Angel y el profesor dejaron la puerta abierta, al salir.

– ¿Ha sido el modelo reducido? -preguntó Angel.

– Sí. Y funciona bien.

– Demasiado.

– No, demasiado no. Yo sabía, cuando dejé mi consultorio, que venía al desierto. ¿Cómo quiere usted que yo supiese que en pleno centro del desierto había un restaurante?

– Ha sido una casualidad. Nadie le reprocha nada.

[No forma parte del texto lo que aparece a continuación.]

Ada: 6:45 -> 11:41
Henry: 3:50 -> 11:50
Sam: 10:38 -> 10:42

– Usted ¿cree…? -dijo Mascamangas-. Verá, los que nunca han construido un modelo a escala reducida se figuran que se trata de un entretenimiento un poco infantil. Pero eso no es exacto. Hay algo más. ¿Usted nunca ha construido uno?

– No.

– Pues, entonces, no puede darse cuenta. El aeromodelismo produce una auténtica borrachera. Correr tras un modelo reducido, que vuela delante de usted en una inflexible línea recta, ascendiendo imperceptiblemente, o que gira alrededor de su cabeza con un ligero temblor, envarado y torpe, y que, sin embargo, vuela, vuela… Supuse que el Ping iría rápido, pero no tan rápido. Ha sido el motor -se interrumpió bruscamente-. Me he olvidado del interno.

– Le espero -dijo Angel.

El profesor Mascamangas emprendió una marcha a paso gimnástico y Angel estuvo contemplándolo hasta que entró en el hotel.

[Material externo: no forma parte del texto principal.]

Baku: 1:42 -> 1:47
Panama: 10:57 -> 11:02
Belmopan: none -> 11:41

Radiantes e impetuosas, las flores de hepotriopo se abrían generosamente bajo la influencia de las cortinas de luz amarilla que se abatían sobre el desierto. Angel se sentó en la arena. Tenía la sensación de vivir a ritmo lento. Se arrepintió de no haber ayudado al interno a cargar con Pippo.

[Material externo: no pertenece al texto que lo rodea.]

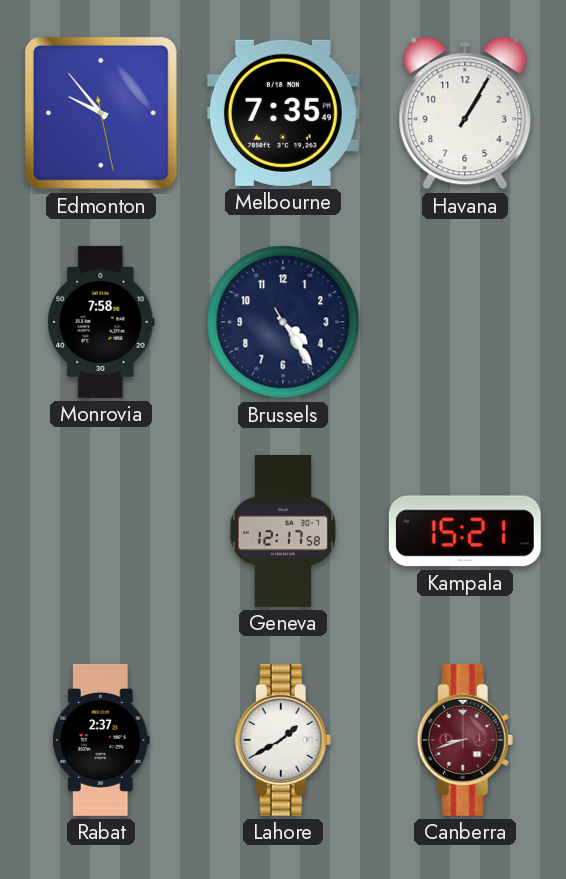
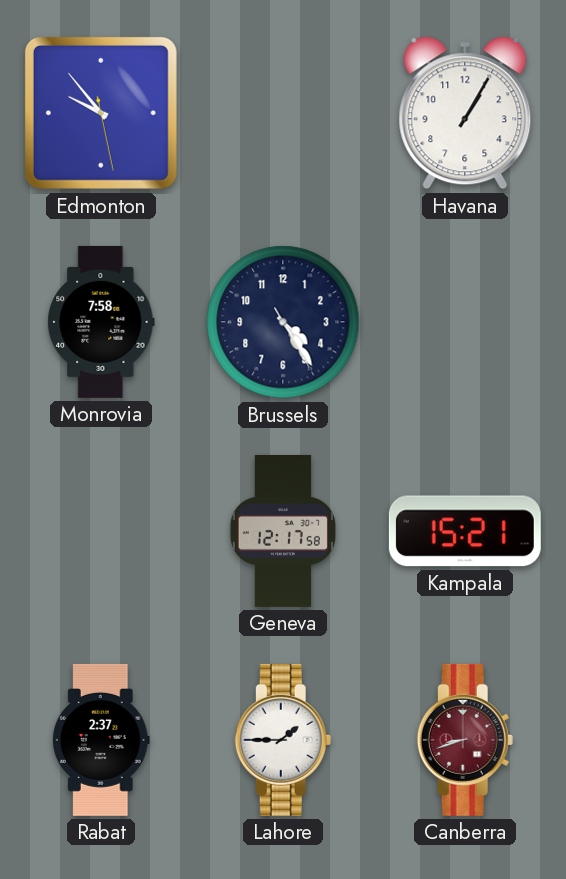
Melbourne: 7:35 -> none
Lahore: 1:40 -> 1:45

Desde allí, Angel oía amortiguados los tremendos martillazos, que Marin y Carlo daban sobre las grandes escarpias de cabeza curvada, destinadas a sujetar los raíles en las sólidas traviesas. De vez en cuando, uno de los martillos pegaba contra el raíl y arrancaba del acero un largo grito vibrante, que taladraba el pecho de Angel. Aún desde más lejos le llegaban las alegres risas de Didiche y Oliva, que, para variar, se dedicaban a cazar lucíferas.